College Experience #3
Another UIC student, Shivani Patel, also had a similar experience to Subei in that she lost weight upon entering college. But she is like Khalifeh because she took notice of her changing habits and altered them for the better in order to maintain a healthier lifestyle.
Her freshman year at UIC caused her eating habits to drastically change. She would eat at random times of the day and would eat anything that came her way, whether it be healthy or not. She also stopped exercising like she used to in high school. This caused her to lose an increasing amount of weight. “I lost all of my good habits of working out and eating during a specific time of day because I would give myself the excuse of studying,” admits Patel.
Noticing serious change in her college routine within her first year of college, Patel realized that she needed to change her habits. “Right when sophomore year started, I scheduled a plan to have three to four meals a day and go to the gym three to four times a week. And I planned to end my day with a glass of milk before I got to bed,” says Patel.
College Experience #4
Andrea Rogers, a UIC undergraduate, noticed that she started eating dinner later at night around 9pm-10pm. “I eat out more so for dinner sometimes just because sometimes I get home from school and work and don’t feel like cooking,” explains Rogers. She also explains how it is difficult to find time to work out because she works two jobs, is a full time student, and is raising a family, though she admits that these keep her “from getting too out of shape.”
Once she entered college she still ate mostly the same foods she used to before college, yet she admits that although she’s not the worst eater, she’s not the best. As a mother, Rogers tries her best to keep a healthy diet for herself and her family, especially making sure to eat breakfast. But some foods, she says, she will never give up, like brownies.
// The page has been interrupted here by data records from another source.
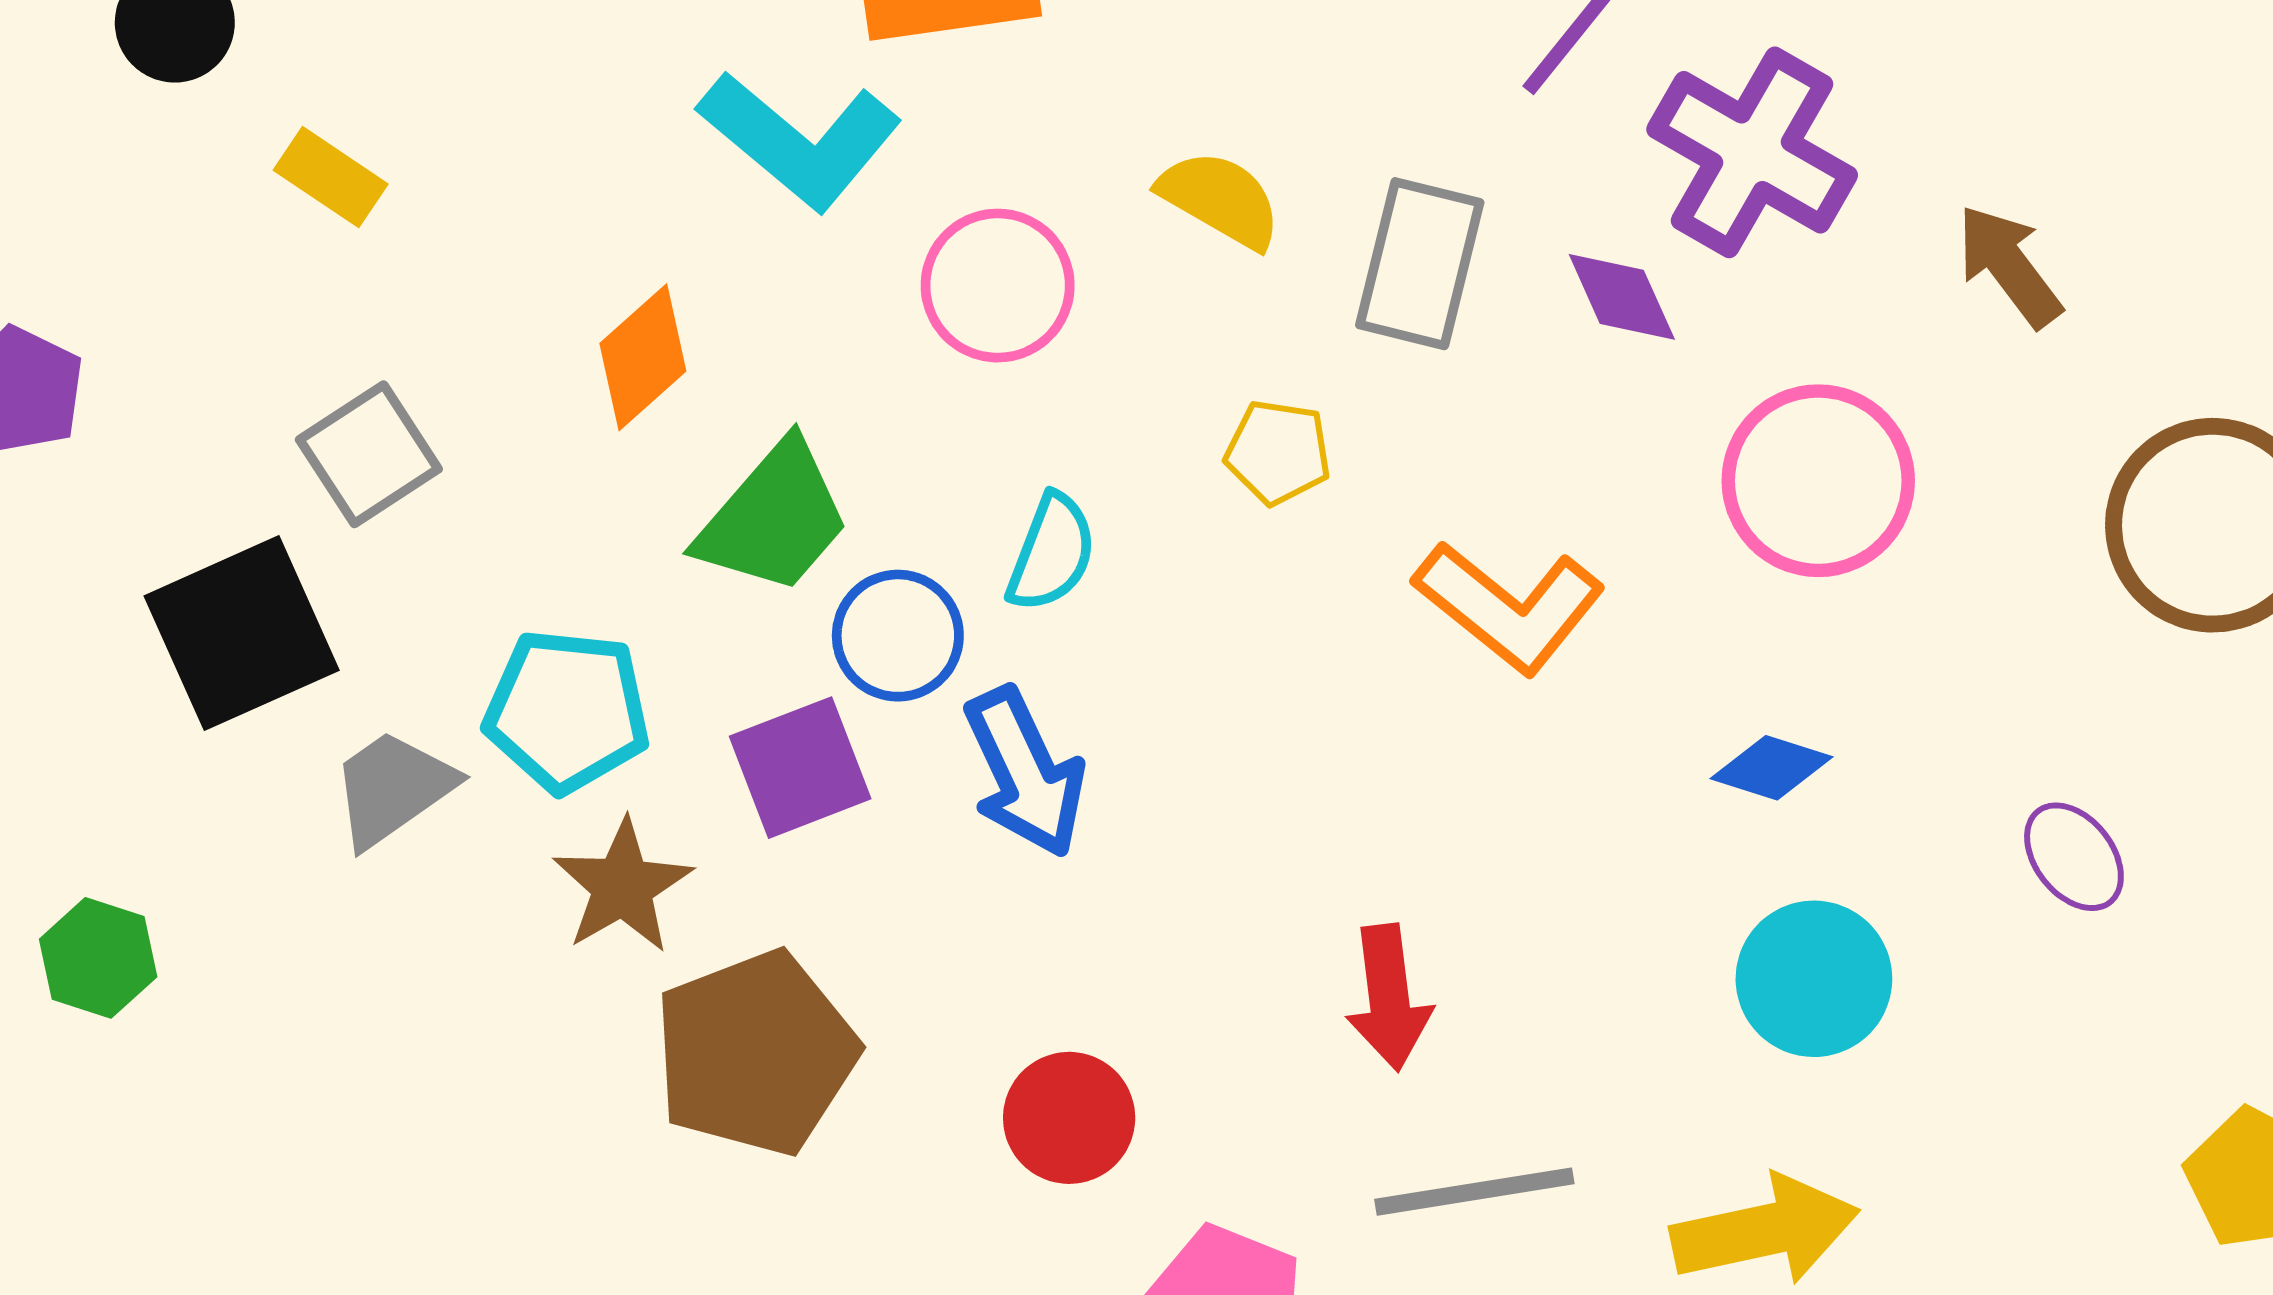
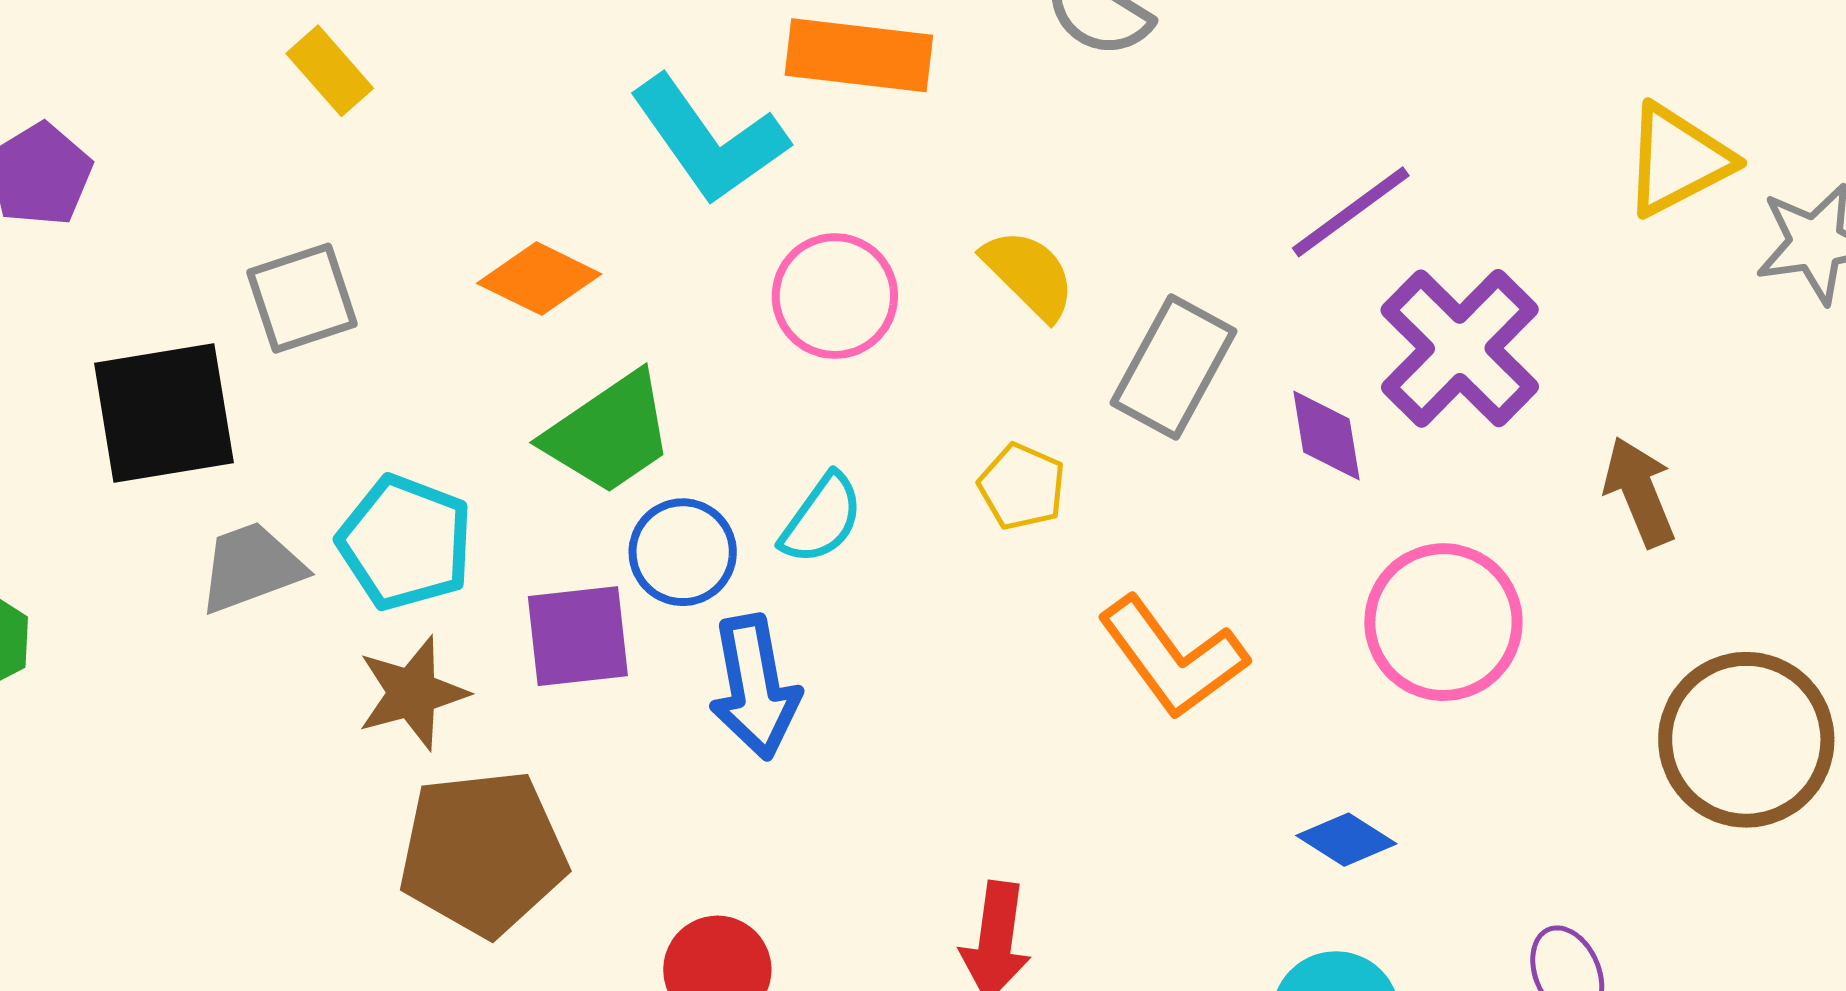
orange diamond: (643, 357) -> (539, 279), turned 53

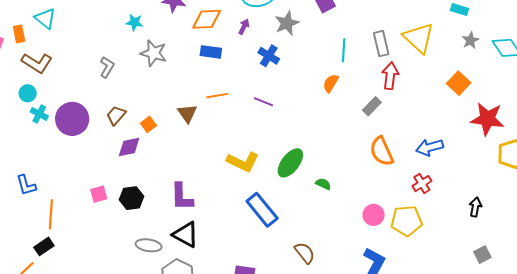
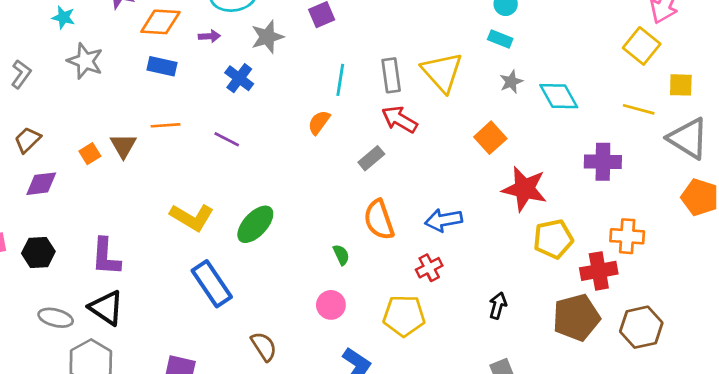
purple arrow: (244, 27) -> (209, 36), turned 56
red arrow: (390, 76) -> (400, 119), turned -72
orange square: (148, 124) -> (90, 154), moved
green semicircle: (323, 184) -> (341, 255), moved, turned 35
pink circle: (374, 215) -> (331, 305), moved

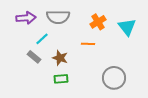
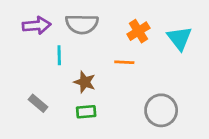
cyan line: (42, 39) -> (59, 55), turned -48
gray rectangle: (34, 57) -> (38, 103), moved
A growing problem that can affect college students’ eating habits is that the boundaries of being “full” overtime are becoming more blurred. You might have an appetite for something, but you’re not necessarily hungry. People should get in touch with satiety, the state of satisfying one’s hunger.
The reason why people are concerned for young adults to maintain a nutritious, healthy diet and lifestyle is because it really is important. It is important for every person to establish a healthy body during his or her early stages in life. Establishing this in one’s college years is crucial, as it forms the foundation of the body for the rest of one’s life. For example, people reach their maximum bone density in their early twenties—during the time of a typical college experience. Thus, it is crucial that college students intake a sufficient amount of nutrients as well as exercise often so they can build up their maximum bone density. This is essential because after they reach their optimal bone density, it gradually decreases as age increases.
Because college life comes at this vital stage of a person’s life it makes it difficult to maintain a healthy nutritious diet. Here are some easy, helpful tips that nutrition professionals suggest for college students:
Rules #1 DON’T SKIP MEALS (especially breakfast)—Skipping meals might make you feel weak and have a hard time focusing, it also might make you choose bad food choices and make you gain weight over time.
Rule #2 PLAN YOUR MEALS OUT— if you know you’ll be in class all day, pack a lunch or some snacks. Keep snacks available in your house: granola bars, oatmeal, almonds, etc.
Rule #3 DRINK LOTS OF WATER—Research shows that dehydration may lead to short-term memory loss and decreased attention span.
Rule #4 MOVE MORE —Upon entering college students tend to eat more and move less. Plan exercise into your schedule.
Rule #5 DON’T EAT OUT SO OFTEN—this might be the hardest thing. Deal with it.
Rule #5 VISIT Livestrong.com – it has a page dedicated to helping college students improve themselves—food-wise, exercise-wise, etc.